TASK STATEMENT –
Using the listing below, return each line exactly as it reads.
>>>>
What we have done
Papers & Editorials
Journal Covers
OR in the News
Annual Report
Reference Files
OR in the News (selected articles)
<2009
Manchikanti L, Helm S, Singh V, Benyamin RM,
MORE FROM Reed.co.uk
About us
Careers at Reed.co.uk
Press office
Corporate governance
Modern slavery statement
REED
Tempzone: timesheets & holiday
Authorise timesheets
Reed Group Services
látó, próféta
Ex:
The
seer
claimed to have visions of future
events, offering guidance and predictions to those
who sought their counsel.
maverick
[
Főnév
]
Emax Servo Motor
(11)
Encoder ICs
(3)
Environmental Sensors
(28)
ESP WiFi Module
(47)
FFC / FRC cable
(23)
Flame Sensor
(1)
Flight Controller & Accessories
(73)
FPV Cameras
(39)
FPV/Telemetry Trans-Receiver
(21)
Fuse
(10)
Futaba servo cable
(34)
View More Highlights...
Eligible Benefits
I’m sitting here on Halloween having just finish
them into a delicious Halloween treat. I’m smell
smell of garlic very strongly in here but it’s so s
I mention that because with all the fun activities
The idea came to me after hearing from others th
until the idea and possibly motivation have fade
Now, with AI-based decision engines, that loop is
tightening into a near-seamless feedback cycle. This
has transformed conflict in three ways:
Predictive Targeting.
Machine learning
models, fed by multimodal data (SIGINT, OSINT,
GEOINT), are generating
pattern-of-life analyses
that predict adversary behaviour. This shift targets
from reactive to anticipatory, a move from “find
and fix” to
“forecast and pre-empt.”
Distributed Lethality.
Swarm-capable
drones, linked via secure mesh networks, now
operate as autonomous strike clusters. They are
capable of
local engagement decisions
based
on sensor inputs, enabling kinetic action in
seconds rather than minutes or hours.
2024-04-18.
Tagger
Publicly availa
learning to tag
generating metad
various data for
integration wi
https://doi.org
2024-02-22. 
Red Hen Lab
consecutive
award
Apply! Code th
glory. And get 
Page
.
<<<<
SOLUTION TO THIS PROBLEM –
What we have done
Papers & Editorials
Journal Covers
OR in the News
Annual Report
Reference Files
OR in the News (selected articles)
<2009
Manchikanti L, Helm S, Singh V, Benyamin RM,
MORE FROM Reed.co.uk
About us
Careers at Reed.co.uk
Press office
Corporate governance
Modern slavery statement
REED
Tempzone: timesheets & holiday
Authorise timesheets
Reed Group Services
látó, próféta
Ex:
The
seer
claimed to have visions of future
events, offering guidance and predictions to those
who sought their counsel.
maverick
[
Főnév
]
Emax Servo Motor
(11)
Encoder ICs
(3)
Environmental Sensors
(28)
ESP WiFi Module
(47)
FFC / FRC cable
(23)
Flame Sensor
(1)
Flight Controller & Accessories
(73)
FPV Cameras
(39)
FPV/Telemetry Trans-Receiver
(21)
Fuse
(10)
Futaba servo cable
(34)
View More Highlights...
Eligible Benefits
I’m sitting here on Halloween having just finish
them into a delicious Halloween treat. I’m smell
smell of garlic very strongly in here but it’s so s
I mention that because with all the fun activities
The idea came to me after hearing from others th
until the idea and possibly motivation have fade
Now, with AI-based decision engines, that loop is
tightening into a near-seamless feedback cycle. This
has transformed conflict in three ways:
Predictive Targeting.
Machine learning
models, fed by multimodal data (SIGINT, OSINT,
GEOINT), are generating
pattern-of-life analyses
that predict adversary behaviour. This shift targets
from reactive to anticipatory, a move from “find
and fix” to
“forecast and pre-empt.”
Distributed Lethality.
Swarm-capable
drones, linked via secure mesh networks, now
operate as autonomous strike clusters. They are
capable of
local engagement decisions
based
on sensor inputs, enabling kinetic action in
seconds rather than minutes or hours.
2024-04-18.
Tagger
Publicly availa
learning to tag
generating metad
various data for
integration wi
https://doi.org
2024-02-22. 
Red Hen Lab
consecutive
award
Apply! Code th
glory. And get 
Page
.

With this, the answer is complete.